Square of Opposition - The Problem of Existential Import

The Problem of Existential Import

Subcontraries, which medieval logicians represented in the form 'quoddam A est B' (some particular A is B) and 'quoddam A non est B' (some particular A is not B) cannot both be false, since their universal contradictory statements (every A is B / no A is B) cannot both be true. This leads to a difficulty that was first identified by Peter Abelard. 'Some A is B' seems to imply 'something is A'. For example 'Some man is white' seems to imply that at least one thing is a man, namely the man who has to be white if 'some man is white' is true. But 'some man is not white' also seems to imply that something is a man, namely the man who is not white if 'some man is not white' is true. But Aristotelian logic requires that necessarily one of these statements is true. Both cannot be false. Therefore (since both imply that something is a man) it follows that necessarily something is a man, i.e. men exist.

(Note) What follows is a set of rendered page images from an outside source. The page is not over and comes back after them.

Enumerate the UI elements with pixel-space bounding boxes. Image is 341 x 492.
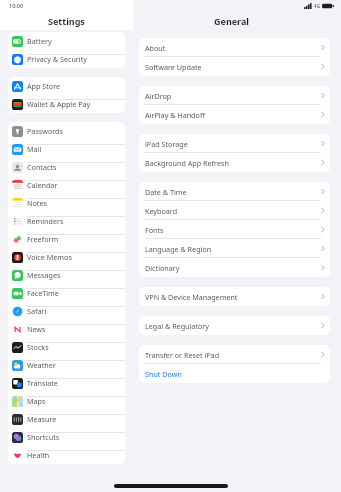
button[interactable]: Legal & Regulatory: [139, 316, 330, 335]
button[interactable]: Background App Refresh: [139, 153, 330, 172]
button[interactable]: Messages: [8, 266, 125, 284]
button[interactable]: Stocks: [8, 338, 125, 356]
staticText: Reminders: [27, 216, 64, 226]
staticText: AirDrop: [145, 91, 172, 101]
staticText: Mail: [27, 144, 42, 154]
staticText: Battery: [27, 36, 52, 46]
staticText: Messages: [27, 270, 61, 280]
staticText: Notes: [27, 198, 47, 208]
staticText: Freeform: [27, 234, 59, 244]
staticText: Date & Time: [145, 187, 187, 197]
button[interactable]: Battery: [8, 32, 125, 50]
staticText: Fonts: [145, 225, 164, 235]
button[interactable]: FaceTime: [8, 284, 125, 302]
button[interactable]: Calendar: [8, 176, 125, 194]
button[interactable]: Software Update: [139, 57, 330, 76]
staticText: Dictionary: [145, 263, 180, 273]
staticText: Voice Memos: [27, 252, 72, 262]
button[interactable]: VPN & Device Management: [139, 287, 330, 306]
staticText: Settings: [48, 15, 85, 27]
button[interactable]: Safari: [8, 302, 125, 320]
button[interactable]: iPad Storage: [139, 134, 330, 153]
staticText: 10:00: [9, 2, 24, 9]
staticText: Keyboard: [145, 206, 178, 216]
button[interactable]: Health: [8, 446, 125, 464]
button[interactable]: Translate: [8, 374, 125, 392]
button[interactable]: Keyboard: [139, 201, 330, 220]
button[interactable]: AirPlay & Handoff: [139, 105, 330, 124]
button[interactable]: News: [8, 320, 125, 338]
staticText: Wallet & Apple Pay: [27, 99, 91, 109]
staticText: Background App Refresh: [145, 158, 229, 168]
button[interactable]: About: [139, 38, 330, 57]
staticText: Shortcuts: [27, 432, 60, 442]
button[interactable]: Date & Time: [139, 182, 330, 201]
staticText: 4G: [314, 3, 320, 9]
button[interactable]: Wallet & Apple Pay: [8, 95, 125, 113]
button[interactable]: Language & Region: [139, 239, 330, 258]
staticText: Safari: [27, 306, 47, 316]
staticText: FaceTime: [27, 288, 59, 298]
button[interactable]: Transfer or Reset iPad: [139, 345, 330, 364]
button[interactable]: Contacts: [8, 158, 125, 176]
staticText: VPN & Device Management: [145, 292, 238, 302]
button[interactable]: Measure: [8, 410, 125, 428]
staticText: Maps: [27, 396, 46, 406]
staticText: Legal & Regulatory: [145, 321, 209, 331]
button[interactable]: Freeform: [8, 230, 125, 248]
staticText: Calendar: [27, 180, 58, 190]
staticText: Weather: [27, 360, 56, 370]
staticText: Passwords: [27, 126, 63, 136]
button[interactable]: Fonts: [139, 220, 330, 239]
staticText: Stocks: [27, 342, 49, 352]
button[interactable]: Passwords: [8, 122, 125, 140]
staticText: News: [27, 324, 46, 334]
staticText: App Store: [27, 81, 61, 91]
staticText: AirPlay & Handoff: [145, 110, 205, 120]
button[interactable]: Voice Memos: [8, 248, 125, 266]
staticText: Measure: [27, 414, 57, 424]
button[interactable]: Reminders: [8, 212, 125, 230]
button[interactable]: Shortcuts: [8, 428, 125, 446]
staticText: Privacy & Security: [27, 54, 87, 64]
staticText: Software Update: [145, 62, 202, 72]
button[interactable]: Privacy & Security: [8, 50, 125, 68]
staticText: Translate: [27, 378, 58, 388]
staticText: Health: [27, 450, 50, 460]
staticText: iPad Storage: [145, 139, 188, 149]
staticText: Shut Down: [145, 369, 182, 379]
button[interactable]: Dictionary: [139, 258, 330, 277]
staticText: Transfer or Reset iPad: [145, 350, 220, 360]
button[interactable]: Mail: [8, 140, 125, 158]
button[interactable]: Weather: [8, 356, 125, 374]
staticText: Language & Region: [145, 244, 212, 254]
button[interactable]: Notes: [8, 194, 125, 212]
staticText: General: [214, 15, 250, 27]
staticText: About: [145, 43, 166, 53]
button[interactable]: AirDrop: [139, 86, 330, 105]
button[interactable]: Shut Down: [139, 364, 330, 383]
staticText: Contacts: [27, 162, 57, 172]
button[interactable]: Maps: [8, 392, 125, 410]
button[interactable]: App Store: [8, 77, 125, 95]
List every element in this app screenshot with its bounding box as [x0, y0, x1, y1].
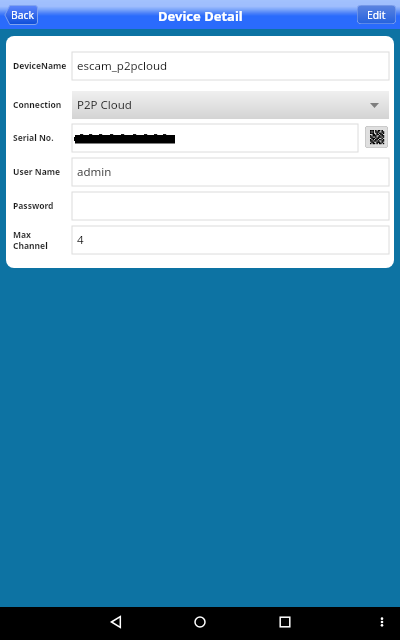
staticText: DeviceName: [13, 60, 67, 72]
button[interactable]: admin: [72, 158, 389, 186]
button[interactable]: Recent apps: [265, 605, 305, 638]
button[interactable]: escam_p2pcloud: [72, 52, 389, 80]
staticText: escam_p2pcloud: [77, 58, 168, 74]
button[interactable]: [72, 124, 358, 152]
button[interactable]: Edit: [357, 5, 396, 24]
staticText: User Name: [13, 166, 61, 178]
button[interactable]: Scan QR code: [365, 126, 388, 148]
staticText: Edit: [367, 8, 386, 22]
staticText: Device Detail: [158, 7, 243, 25]
staticText: Connection: [13, 99, 62, 111]
staticText: Max Channel: [13, 229, 48, 251]
staticText: Serial No.: [13, 132, 54, 144]
button[interactable]: Back: [4, 5, 38, 25]
button[interactable]: [72, 192, 389, 220]
staticText: Password: [13, 200, 54, 212]
staticText: Back: [11, 8, 34, 22]
button[interactable]: P2P Cloud: [72, 91, 389, 119]
button[interactable]: Back: [96, 605, 136, 638]
button[interactable]: 4: [72, 226, 389, 254]
staticText: P2P Cloud: [77, 97, 132, 113]
button[interactable]: Home: [180, 605, 220, 638]
staticText: admin: [77, 164, 112, 180]
staticText: 4: [77, 232, 84, 248]
button[interactable]: More options: [362, 605, 400, 638]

But (as Abelard points out, in the Dialectica) surely men might not exist?

For with absolutely no man existing, neither the proposition 'every man is a man' is true nor 'some man is not a man'.

Abelard also points out that subcontraries containing subject terms denoting nothing, such as 'a man who is a stone', are both false.

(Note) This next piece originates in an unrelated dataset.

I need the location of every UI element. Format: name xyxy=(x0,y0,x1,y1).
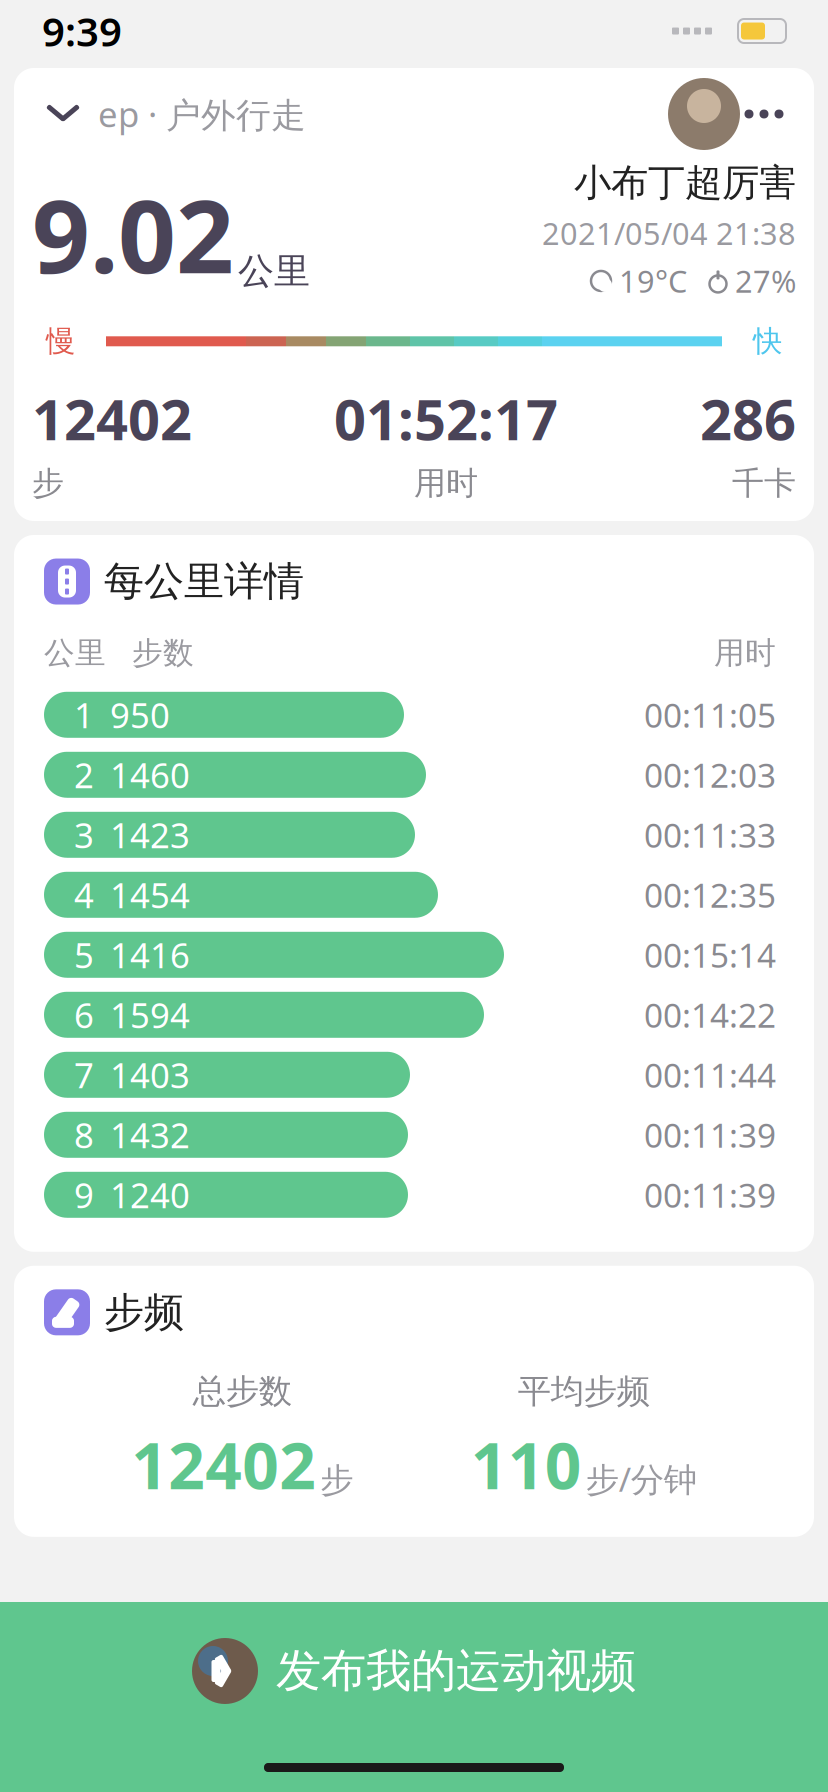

If 'every stone-man is a stone' is true, also its conversion per accidens is true ('some stone-men are stones'). But no stone is a stone-man, because neither this man nor that man etc. is a stone. But also this 'a certain stone-man is not a stone' is false by necessity, since it is impossible to suppose it is true.

Terence Parsons argues that ancient philosophers did not experience the problem of existential import as only the A and I forms had existential import.

Affirmatives have existential import, and negatives do not. The ancients thus did not see the incoherence of the square as formulated by Aristotle because there was no incoherence to see.

He goes on to cite medieval philosopher William of Ockham

In affirmative propositions a term is always asserted to supposit for something. Thus, if it supposits for nothing the proposition is false. However, in negative propositions the assertion is either that the term does not supposit for something or that it supposits for something of which the predicate is truly denied. Thus a negative proposition has two causes of truth.

And points to Boethius' translation of Aristotle's work as giving rise to the mistaken notion that the O form has existential import.

But when Boethius comments on this text he illustrates Aristotle's doctrine with the now-famous diagram, and he uses the wording 'Some man is not just'. So this must have seemed to him to be a natural equivalent in Latin. It looks odd to us in English, but he wasn't bothered by it.